• _Exercise_: Take from the entries below the stretch from the line with "ROLLS ROYCE" through the line with "Energy Management Software and Tools", and return it exactly, leaving the pictures out.

[Extracted page text data]
□ □ □

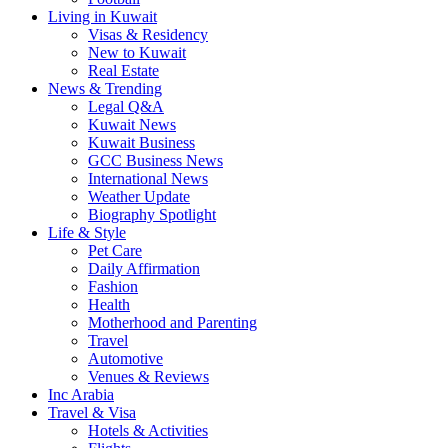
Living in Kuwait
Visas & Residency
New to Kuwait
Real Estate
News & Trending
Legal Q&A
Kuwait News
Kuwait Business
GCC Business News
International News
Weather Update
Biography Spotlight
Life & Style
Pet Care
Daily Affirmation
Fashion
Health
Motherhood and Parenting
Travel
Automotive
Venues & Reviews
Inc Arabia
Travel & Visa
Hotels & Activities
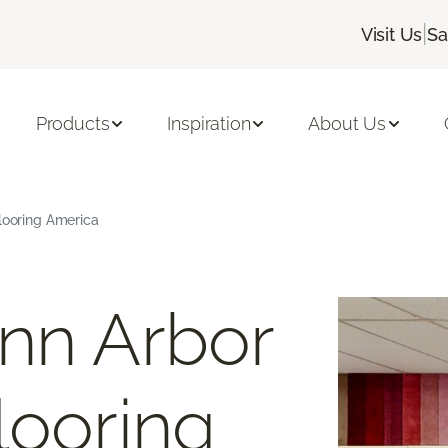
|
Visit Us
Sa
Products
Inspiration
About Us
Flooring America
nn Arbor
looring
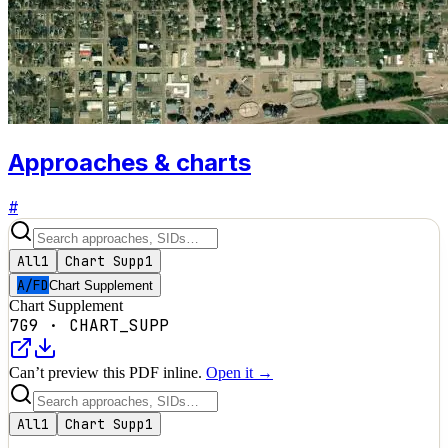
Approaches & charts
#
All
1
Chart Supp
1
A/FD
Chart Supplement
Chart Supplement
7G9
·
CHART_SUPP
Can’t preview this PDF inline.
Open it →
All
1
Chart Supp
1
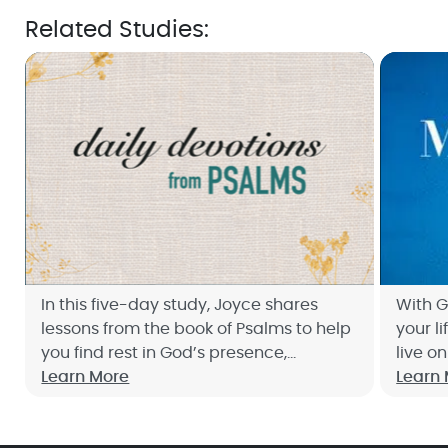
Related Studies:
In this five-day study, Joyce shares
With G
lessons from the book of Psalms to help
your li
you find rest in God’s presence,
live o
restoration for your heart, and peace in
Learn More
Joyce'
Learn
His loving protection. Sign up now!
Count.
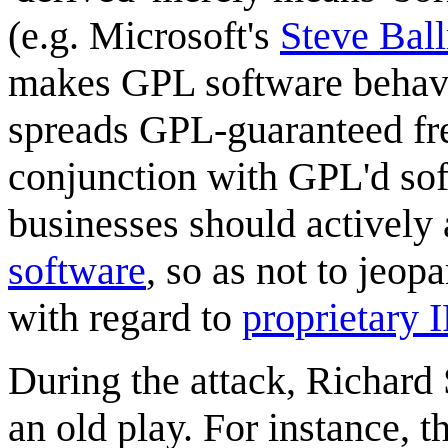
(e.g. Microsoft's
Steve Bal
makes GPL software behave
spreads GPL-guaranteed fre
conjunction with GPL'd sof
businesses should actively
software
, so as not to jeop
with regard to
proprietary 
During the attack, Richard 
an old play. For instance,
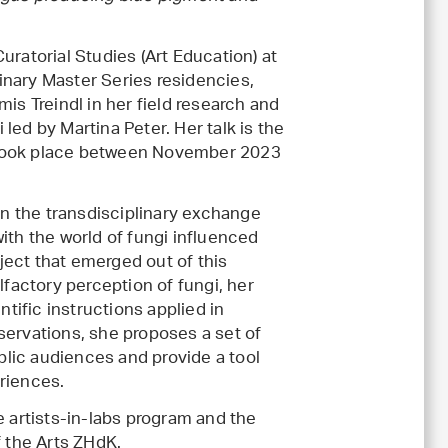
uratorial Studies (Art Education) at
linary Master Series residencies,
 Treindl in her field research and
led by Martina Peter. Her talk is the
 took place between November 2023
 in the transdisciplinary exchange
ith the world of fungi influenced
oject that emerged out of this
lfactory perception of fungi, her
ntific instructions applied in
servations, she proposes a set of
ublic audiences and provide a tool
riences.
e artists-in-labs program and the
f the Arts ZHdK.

□ □ □

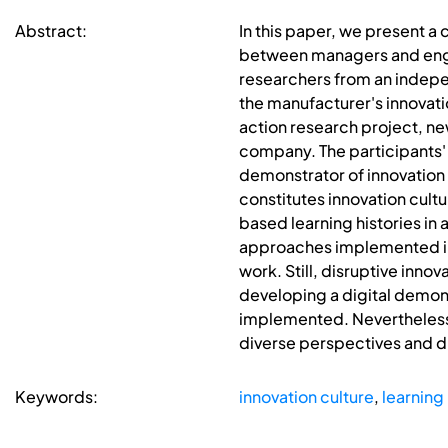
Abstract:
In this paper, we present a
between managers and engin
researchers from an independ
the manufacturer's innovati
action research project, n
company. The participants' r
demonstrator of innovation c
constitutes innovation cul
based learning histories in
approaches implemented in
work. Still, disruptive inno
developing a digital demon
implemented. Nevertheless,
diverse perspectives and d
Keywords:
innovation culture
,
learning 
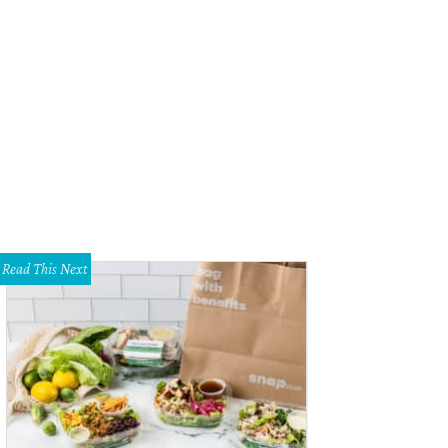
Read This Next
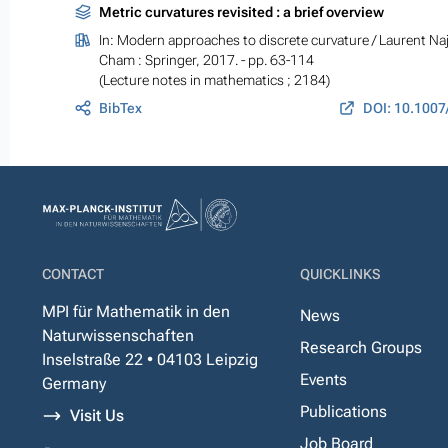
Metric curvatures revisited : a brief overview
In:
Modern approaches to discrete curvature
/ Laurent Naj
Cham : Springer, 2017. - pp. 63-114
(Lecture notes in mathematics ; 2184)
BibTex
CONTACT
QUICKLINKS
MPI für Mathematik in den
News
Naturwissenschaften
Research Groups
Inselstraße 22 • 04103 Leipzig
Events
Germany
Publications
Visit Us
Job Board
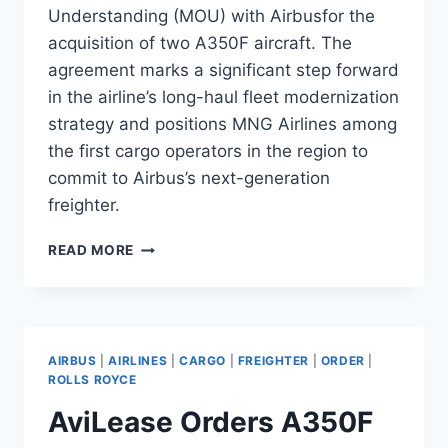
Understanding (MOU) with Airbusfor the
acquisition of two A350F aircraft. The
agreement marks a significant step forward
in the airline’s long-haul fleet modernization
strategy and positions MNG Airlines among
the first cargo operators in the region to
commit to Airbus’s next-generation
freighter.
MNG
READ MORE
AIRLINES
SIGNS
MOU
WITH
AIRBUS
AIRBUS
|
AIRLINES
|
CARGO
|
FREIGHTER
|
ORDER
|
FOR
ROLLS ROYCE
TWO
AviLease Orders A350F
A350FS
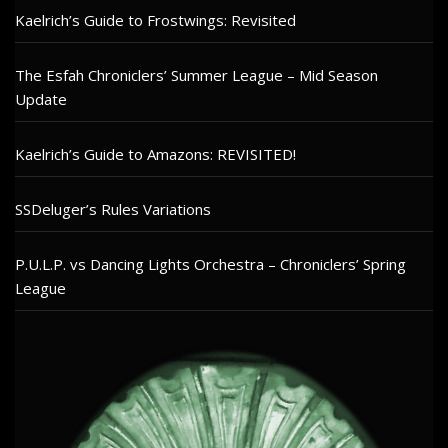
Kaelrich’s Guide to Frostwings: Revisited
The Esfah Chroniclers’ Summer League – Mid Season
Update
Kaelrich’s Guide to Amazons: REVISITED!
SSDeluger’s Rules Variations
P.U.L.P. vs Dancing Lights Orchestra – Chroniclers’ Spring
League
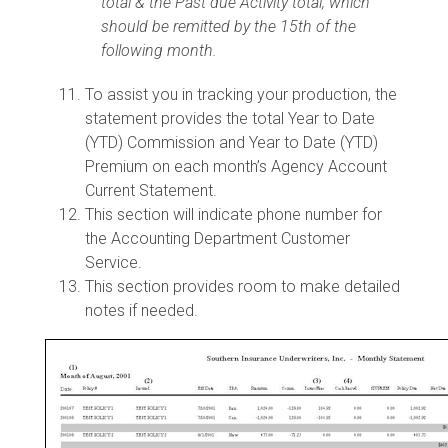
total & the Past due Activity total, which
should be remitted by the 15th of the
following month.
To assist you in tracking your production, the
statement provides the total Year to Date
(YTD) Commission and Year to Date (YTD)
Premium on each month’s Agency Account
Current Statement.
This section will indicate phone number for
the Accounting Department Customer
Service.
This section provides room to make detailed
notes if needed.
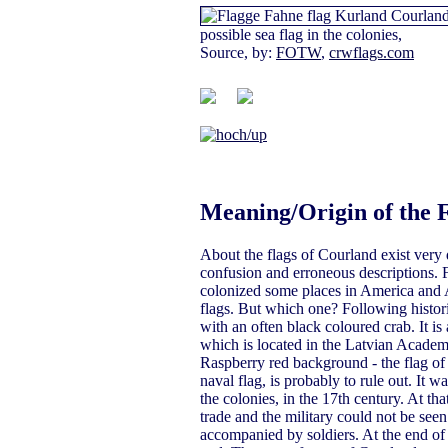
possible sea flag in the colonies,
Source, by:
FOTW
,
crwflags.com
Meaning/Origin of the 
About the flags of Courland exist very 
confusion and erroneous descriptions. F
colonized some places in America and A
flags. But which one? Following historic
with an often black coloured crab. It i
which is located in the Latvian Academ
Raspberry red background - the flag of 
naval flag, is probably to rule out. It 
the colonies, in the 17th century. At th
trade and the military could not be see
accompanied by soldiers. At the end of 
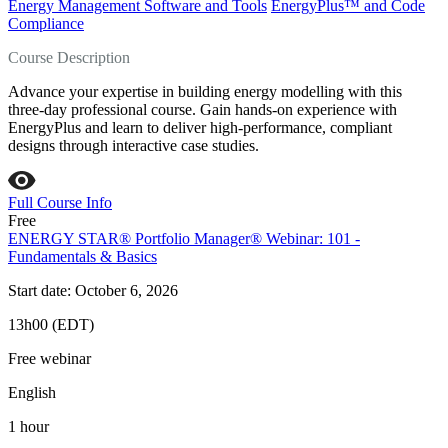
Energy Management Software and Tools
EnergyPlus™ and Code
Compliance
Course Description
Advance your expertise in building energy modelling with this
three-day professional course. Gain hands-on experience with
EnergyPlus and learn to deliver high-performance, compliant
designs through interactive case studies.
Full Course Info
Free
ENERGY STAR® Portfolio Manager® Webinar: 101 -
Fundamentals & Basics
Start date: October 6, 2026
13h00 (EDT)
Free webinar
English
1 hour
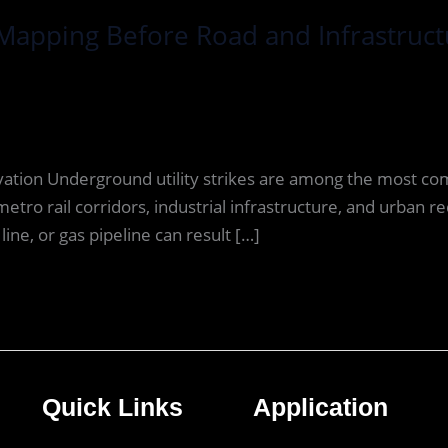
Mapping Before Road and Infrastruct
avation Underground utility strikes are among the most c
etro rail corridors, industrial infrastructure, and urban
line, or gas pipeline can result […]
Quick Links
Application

□ □ □

• _Task solution_:
ROLLS ROYCE
TWO
AviLease Orders A350F
A350FS
Kaelrich’s Guide to Frostwings: Revisited
The Esfah Chroniclers’ Summer League – Mid Season
Update
Kaelrich’s Guide to Amazons: REVISITED!
SSDeluger’s Rules Variations
P.U.L.P. vs Dancing Lights Orchestra – Chroniclers’ Spring
League
total & the Past due Activity total, which
should be remitted by the 15th of the
following month.
To assist you in tracking your production, the
statement provides the total Year to Date
(YTD) Commission and Year to Date (YTD)
Premium on each month’s Agency Account
Current Statement.
This section will indicate phone number for
the Accounting Department Customer
Service.
This section provides room to make detailed
notes if needed.
possible sea flag in the colonies,
Source, by:
FOTW
,
crwflags.com
Meaning/Origin of the 
About the flags of Courland exist very 
confusion and erroneous descriptions. F
colonized some places in America and A
flags. But which one? Following historic
with an often black coloured crab. It i
which is located in the Latvian Academ
Raspberry red background - the flag of 
naval flag, is probably to rule out. It 
the colonies, in the 17th century. At th
trade and the military could not be see
accompanied by soldiers. At the end of 
Energy Management Software and Tools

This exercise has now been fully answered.